> _Task directions_: Using the data below, copy every line that contains the word "from".

(Dataset records)
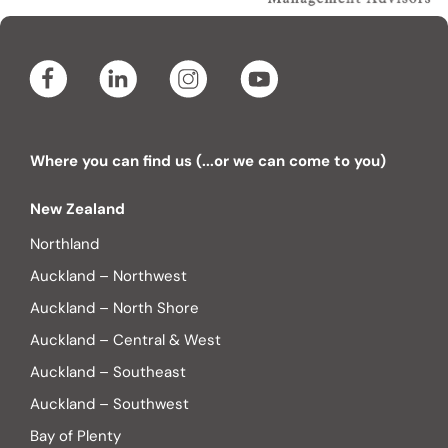
Where you can find us (...or we can come to you)
New Zealand
Northland
Auckland – Northwest
Auckland – North Shore
Auckland – Central & West
Auckland – Southeast
Auckland – Southwest
Bay of Plenty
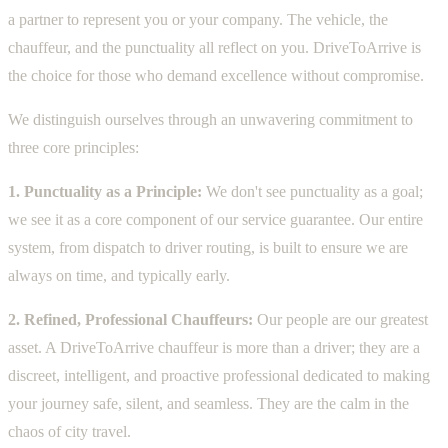
a partner to represent you or your company. The vehicle, the
chauffeur, and the punctuality all reflect on you. DriveToArrive is
the choice for those who demand excellence without compromise.
We distinguish ourselves through an unwavering commitment to
three core principles:
1. Punctuality as a Principle:
We don't see punctuality as a goal;
we see it as a core component of our service guarantee. Our entire
system, from dispatch to driver routing, is built to ensure we are
always on time, and typically early.
2. Refined, Professional Chauffeurs:
Our people are our greatest
asset. A DriveToArrive chauffeur is more than a driver; they are a
discreet, intelligent, and proactive professional dedicated to making
your journey safe, silent, and seamless. They are the calm in the
chaos of city travel.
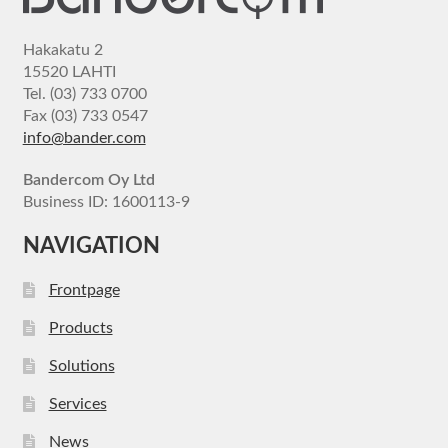
Hakakatu 2
15520 LAHTI
Tel. (03) 733 0700
Fax (03) 733 0547
info@bander.com
Bandercom Oy Ltd
Business ID: 1600113-9
NAVIGATION
Frontpage
Products
Solutions
Services
News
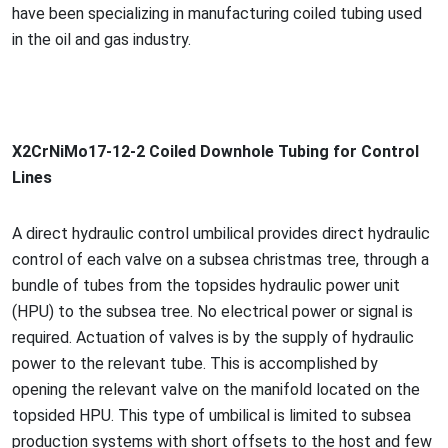
have been specializing in manufacturing coiled tubing used
in the oil and gas industry.
X2CrNiMo17-12-2 Coiled Downhole Tubing for Co
ntrol
Lines
A direct hydraulic co
ntrol umbilical provides direct hydraulic
co
ntrol of each valve on a subsea christmas tree, through a
bundle of tubes from the topsides hydraulic power unit
(HPU) to the subsea tree. No electrical power or signal is
required. Actuation of valves is by the supply of hydraulic
power to the relevant tube. This is accomplished by
opening the relevant valve on the manifold located on the
topsided HPU. This type of umbilical is limited to subsea
production systems with short offsets to the host and few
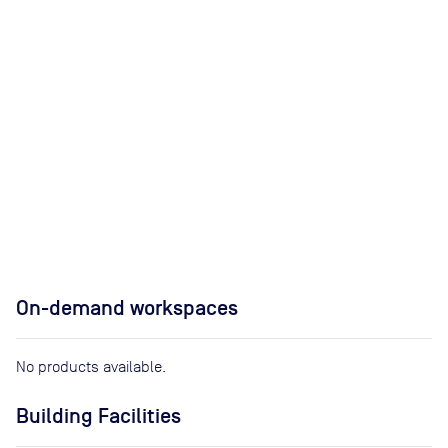
On-demand workspaces
No products available.
Building Facilities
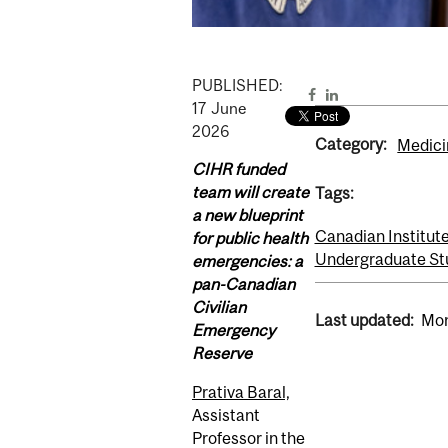
PUBLISHED:
17
June
2026
Category:
Medici
CIHR funded
team will create
Tags:
a new blueprint
Canadian Institut
for public health
Undergraduate St
emergencies: a
pan-Canadian
Civilian
Last updated:
Mon
Emergency
Reserve
Prativa Baral,
Assistant
Professor in the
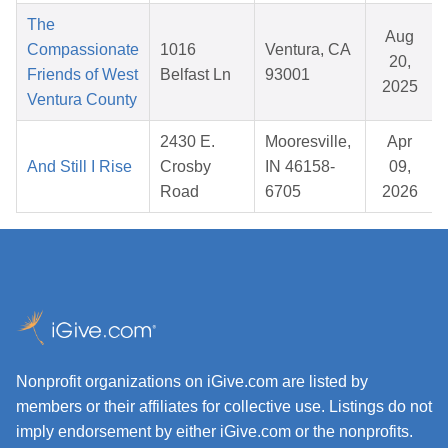
The
Aug
Compassionate
1016
Ventura, CA
20,
Friends of West
Belfast Ln
93001
2025
Ventura County
2430 E.
Mooresville,
Apr
And Still I Rise
Crosby
IN 46158-
09,
Road
6705
2026
Nonprofit organizations on iGive.com are listed by
members or their affiliates for collective use. Listings do not
imply endorsement by either iGive.com or the nonprofits.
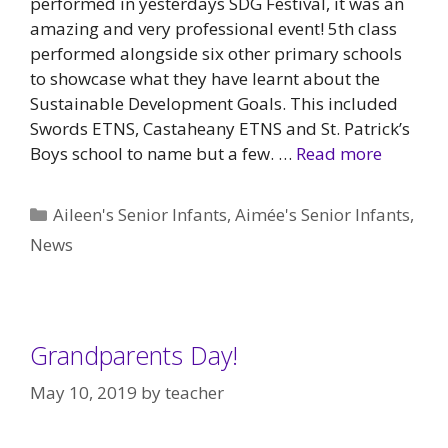
performed in yesterdays SDG Festival, it was an
amazing and very professional event! 5th class
performed alongside six other primary schools
to showcase what they have learnt about the
Sustainable Development Goals. This included
Swords ETNS, Castaheany ETNS and St. Patrick’s
Boys school to name but a few. …
Read more
Categories
Aileen's Senior Infants
,
Aimée's Senior Infants
,
News
Grandparents Day!
May 10, 2019
by
teacher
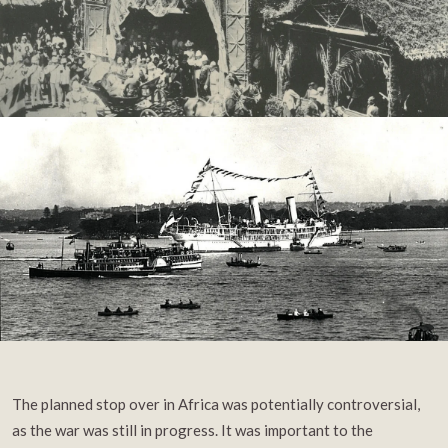
The planned stop over in Africa was potentially controversial,
as the war was still in progress. It was important to the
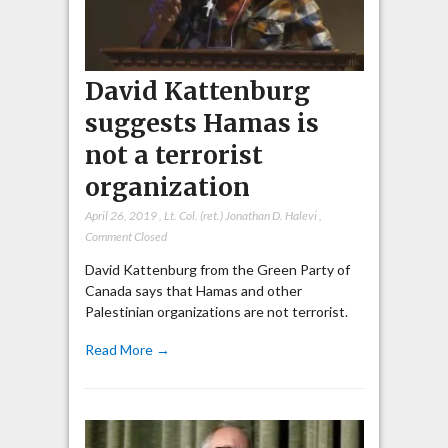
David Kattenburg
suggests Hamas is
not a terrorist
organization
April 26, 2019
,
Lt. Col. (ret.) Jonathan D. Halevi
,
Comment Closed
David Kattenburg from the Green Party of
Canada says that Hamas and other
Palestinian organizations are not terrorist.
Read More →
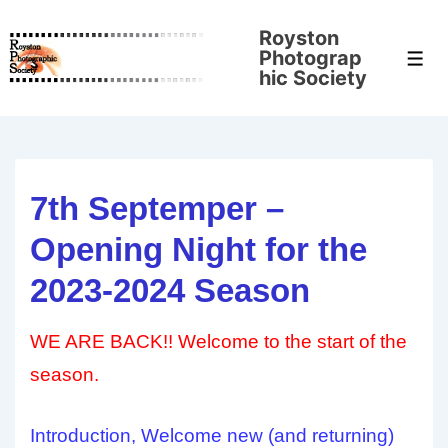
↓
Royston
Skip
Photograp
Men
to
hic Society
Main
Content
7th Septemper –
Opening Night for the
2023-2024 Season
WE ARE BACK!! Welcome to the start of the
season.
Introduction, Welcome new (and returning)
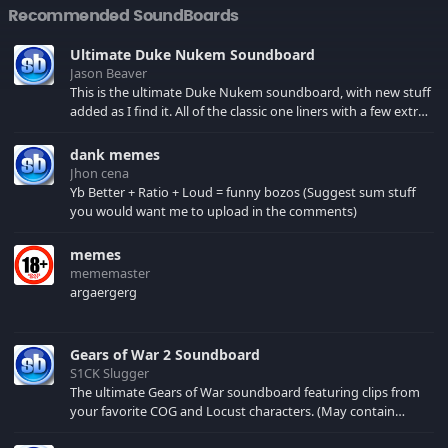
Recommended SoundBoards
Ultimate Duke Nukem Soundboard
Jason Beaver
This is the ultimate Duke Nukem soundboard, with new stuff
added as I find it. All of the classic one liners with a few extras!
There have been new tracks added. If you only see 41, clear
your browser cache!
dank memes
Jhon cena
Yb Better + Ratio + Loud = funny bozos (Suggest sum stuff
you would want me to upload in the comments)
memes
mememaster
argaergerg
Gears of War 2 Soundboard
S1CK Slugger
The ultimate Gears of War soundboard featuring clips from
your favorite COG and Locust characters. (May contain
spoilers) XBL: Crimson Carmine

> _Answer to the exercise_:
system, from dispatch to driver routing, is built to ensure we are
bundle of tubes from the topsides hydraulic power unit
David Kattenburg from the Green Party of
The ultimate Gears of War soundboard featuring clips from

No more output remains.